夜中にレナが泣いた。
見に行くと、どうやらベッドから転落して、戸棚の角に頭をぶつけたらしい。
パパが落ちないように周りにクッションでバリケードを張り巡らしたのだが、その隙間からやっぱり落ちたらしい。
こういうときに落ちるのはカナではなくてレナと決まっている。昔から。
五日目 4月30日(月)
ふと目が覚めると夜明け前だった。
隣のベッドは空っぽ。
パパは早速早起きしてビーチに向かったらしい。
ミッションビーチの夜明けの写真撮影は滞在中のパパの日課だ。
そのために買ったばかりのカメラの使用説明書もスーツケースに入れておいてと頼まれた。
読んじゃいないくせに!
パパが三脚とキヤノンのPowerShot
S3 ISを持っていってしまったので、私はサブ機であるオリンパスCAMEDIA μ-30
DIGITALを掴んで後を追った。もちろん裸足で。
空はオレンジ色に染まっているがまだ太陽は昇っていないようだ。
階段を降りて振り返ると、隣の8号室のバルコニーに赤ちゃんを抱いたお父さんが立っているのが見えた。たぶん後で挨拶する機会があるだろう。今は日の出に間に合うように急がなくちゃ。

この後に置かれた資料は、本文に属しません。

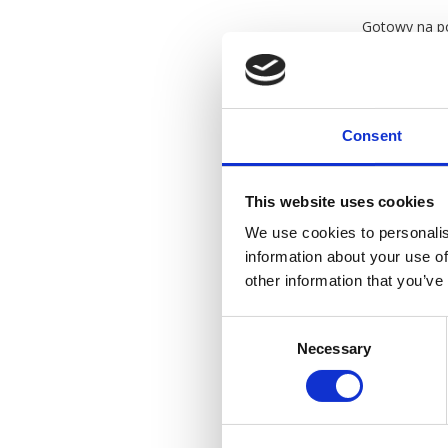
Gotowy na po
Twój biznes 
Consent
This website uses cookies
We use cookies to personalis
information about your use of
other information that you’ve
Consent
Necessary
Selection
Koła trans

木立の間から覗くと、パパは波打ち際に近いところで三脚を立てて太陽が昇るのを待っている。
こちらには気づいていないようで、何かカメラをいじっている。
空は薄雲が掛かっているのでピンク色が入り交じったオレンジ色をしていて、海も同じ色に染まっている。
パパがふと振り返って、私に気づいた。
よほど驚いたらしく、まるでマンガのようなリアクションをしてくれた。
「び、びっくりしたぁー、こっそり覗いてないでよ」
こっそり覗いてなんていないよ。そっちが気づかなかっただけじゃない。